Perera teaches three improv classes to children and one adult improv class at Stagelight Performing Arts in Brea. In his classes he emphasizes that improv is not a one-man show, that teamwork is the most important rule in comedy improvisation teams.
In between preparing young minds for the stage and his successful improv group, Perera still manages to work a full-time job at Neiman Marcus.
Inspired by shows like “Who’s Line Is It Anyway” and performers like Wayne Brady, Perera tapped into his comedic-entrepreneurial sense and founded his pride-and-joy, the Laugh Chance comedy improv team.
Laugh Chance is currently a fixture at STAGES Theatre in Fullerton, a non-profit community theatre that provides local artist a forum for performing.
Laugh Chance has been the longest running and most successful improv group at STAGES and continues to expand their fan base with every show. The comedy team has also performed at Second City in Hollywood, Chapman University and at a local charity event for homelessness awareness. When asked what separates Laugh Chance from other improv groups, Perera simplified it.

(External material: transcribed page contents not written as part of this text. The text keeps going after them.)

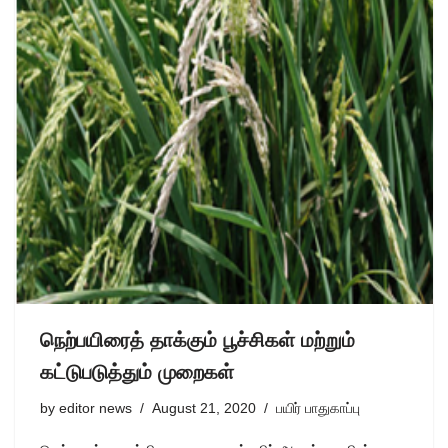
நெற்பயிரைத் தாக்கும் பூச்சிகள் மற்றும்
கட்டுபடுத்தும் முறைகள்
by
editor news
August 21, 2020
பயிர் பாதுகாப்பு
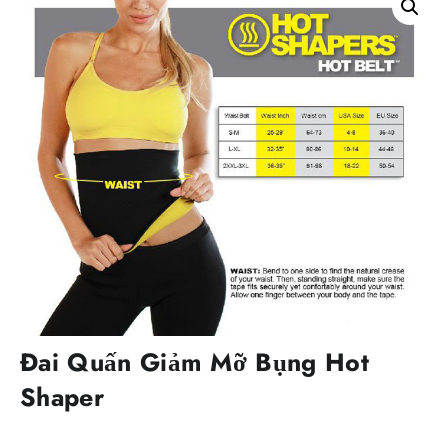
Đai Quấn Giảm Mỡ Bụng Hot
Shaper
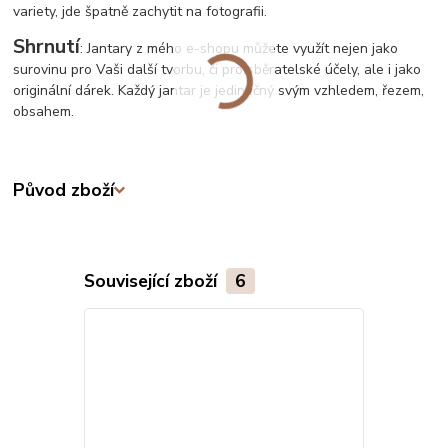
variety, jde špatně zachytit na fotografii.
Shrnutí
: Jantary z mého e-shopu můžete využít nejen jako
surovinu pro Vaši další tvorbu, či pro sběratelské účely, ale i jako
originální dárek. Každý jantar je jedinečný svým vzhledem, řezem,
obsahem.
Původ zboží
Související zboží
6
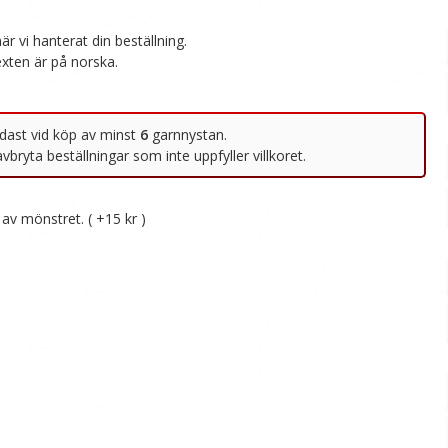
av mönstret. ( +15 kr )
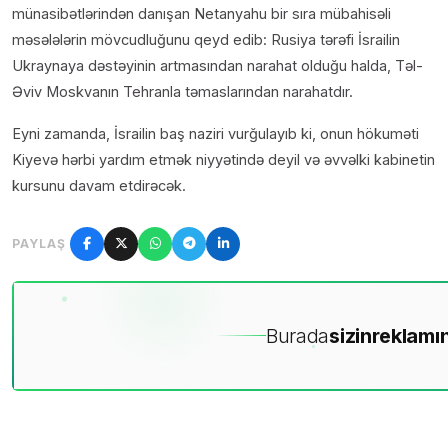
münasibətlərindən danışan Netanyahu bir sıra mübahisəli
məsələlərin mövcudluğunu qeyd edib: Rusiya tərəfi İsrailin
Ukraynaya dəstəyinin artmasından narahat olduğu halda, Təl-
Əviv Moskvanın Tehranla təmaslarından narahatdır.
Eyni zamanda, İsrailin baş naziri vurğulayıb ki, onun hökuməti
Kiyevə hərbi yardım etmək niyyətində deyil və əvvəlki kabinetin
kursunu davam etdirəcək.
PAYLAŞ
Burada
sizin
reklamın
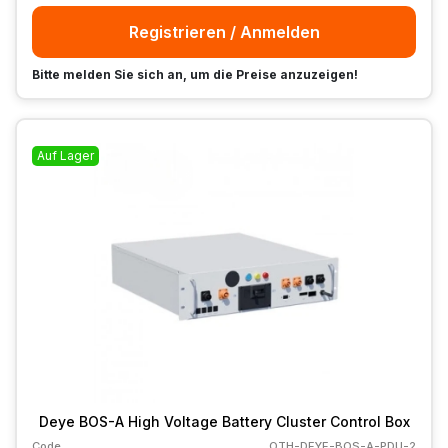
Registrieren / Anmelden
Bitte melden Sie sich an, um die Preise anzuzeigen!
Auf Lager
Deye BOS-A High Voltage Battery Cluster Control Box
Code
OTH-DEYE-BOS-A-PDU-2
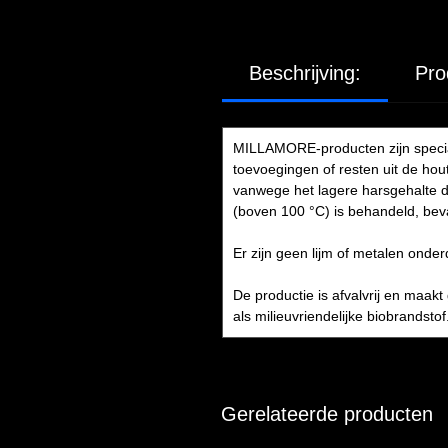
Beschrijving:
Pro
MILLAMORE-producten zijn specia
toevoegingen of resten uit de hou
vanwege het lagere harsgehalte da
(boven 100 °C) is behandeld, bev
Er zijn geen lijm of metalen onder
De productie is afvalvrij en maakt
als milieuvriendelijke biobrandst
Gerelateerde producten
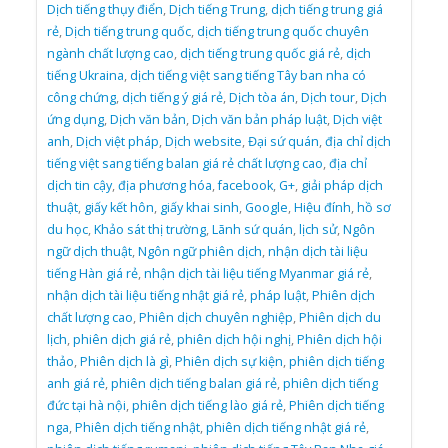
Dịch tiếng thụy điển
,
Dịch tiếng Trung
,
dịch tiếng trung giá
rẻ
,
Dịch tiếng trung quốc
,
dịch tiếng trung quốc chuyên
ngành chất lượng cao
,
dịch tiếng trung quốc giá rẻ
,
dịch
tiếng Ukraina
,
dịch tiếng việt sang tiếng Tây ban nha có
công chứng
,
dịch tiếng ý giá rẻ
,
Dịch tòa án
,
Dịch tour
,
Dịch
ứng dụng
,
Dịch văn bản
,
Dịch văn bản pháp luật
,
Dịch việt
anh
,
Dịch việt pháp
,
Dịch website
,
Đại sứ quán
,
địa chỉ dịch
tiếng việt sang tiếng balan giá rẻ chất lượng cao
,
địa chỉ
dịch tin cậy
,
địa phương hóa
,
facebook
,
G+
,
giải pháp dịch
thuật
,
giấy kết hôn
,
giấy khai sinh
,
Google
,
Hiệu đính
,
hồ sơ
du học
,
Khảo sát thị trường
,
Lãnh sứ quán
,
lịch sử
,
Ngôn
ngữ dịch thuật
,
Ngôn ngữ phiên dịch
,
nhận dịch tài liệu
tiếng Hàn giá rẻ
,
nhận dịch tài liệu tiếng Myanmar giá rẻ
,
nhận dịch tài liệu tiếng nhật giá rẻ
,
pháp luật
,
Phiên dịch
chất lượng cao
,
Phiên dịch chuyên nghiệp
,
Phiên dịch du
lịch
,
phiên dịch giá rẻ
,
phiên dịch hội nghị
,
Phiên dịch hội
thảo
,
Phiên dịch là gì
,
Phiên dịch sự kiện
,
phiên dịch tiếng
anh giá rẻ
,
phiên dịch tiếng balan giá rẻ
,
phiên dịch tiếng
đức tại hà nội
,
phiên dịch tiếng lào giá rẻ
,
Phiên dịch tiếng
nga
,
Phiên dịch tiếng nhật
,
phiên dịch tiếng nhật giá rẻ
,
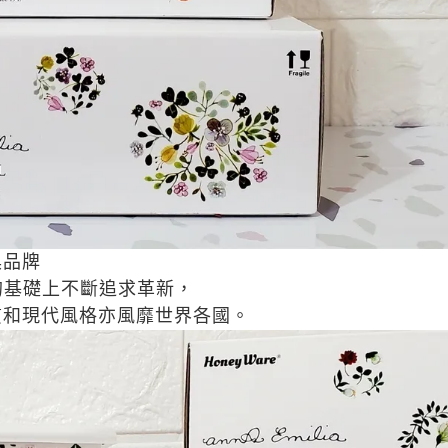
具品牌
的基礎上不斷追求革新，
質和現代風格亦風靡世界各國。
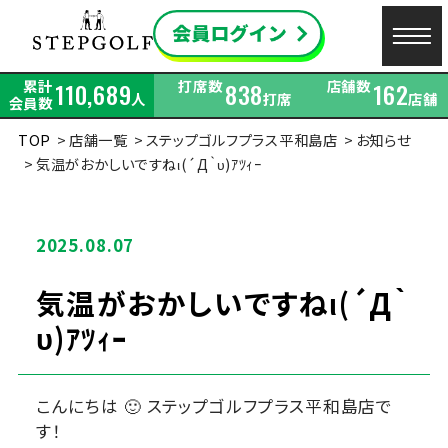
累計
打席数
店舗数
110,689
838
162
人
打席
店舗
会員数
TOP
店舗一覧
ステップゴルフプラス平和島店
お知らせ
気温がおかしいですねι(´Д｀υ)ｱﾂｨｰ
2025.08.07
気温がおかしいですねι(´Д｀
υ)ｱﾂｨｰ
こんにちは 🙂 ステップゴルフプラス平和島店で
す！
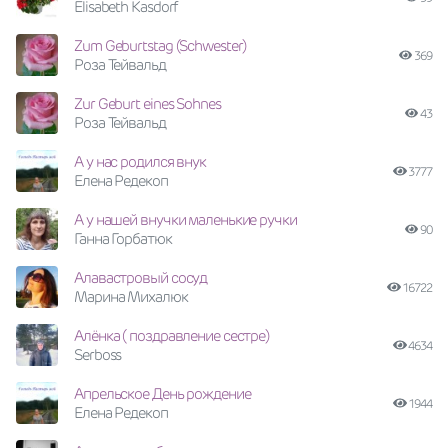
Elisabeth Kasdorf
Zum Geburtstag (Schwester)
369
Роза Тейвальд
Zur Geburt eines Sohnes
43
Роза Тейвальд
А у нас родился внук
3777
Елена Редекоп
А у нашей внучки маленькие ручки
90
Ганна Горбатюк
Алавастровый сосуд
16722
Марина Михалюк
Алёнка ( поздравление сестре)
4634
Serboss
Апрельское День рождение
1944
Елена Редекоп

“It’s not enough that we are, or are working towards being the best team out there. We can do quality, quality shows,” Perera said. “But you also have to have flash. You have to look good and be good.”
Maybe it was the DC’s Flash shirt that he was wearing but Perera’s creative goal is to “marry flash and substance in a way that appeals to all viewers.”
With Laugh Chance, he seems to be doing just that. The comedy improv troupe can be seen performing at STAGES community theatre in Fullerton, every first and third Friday at 10:30 p.m.
The ultimate goal for Perera and Laugh Chance is as transparent as his confidence.
“The goal is to get paid for what I would anyways do, so I can get rid of the jobs that I don’t need,” Perera said. “Then the sky’s the limit, I can take a tap dancing class.”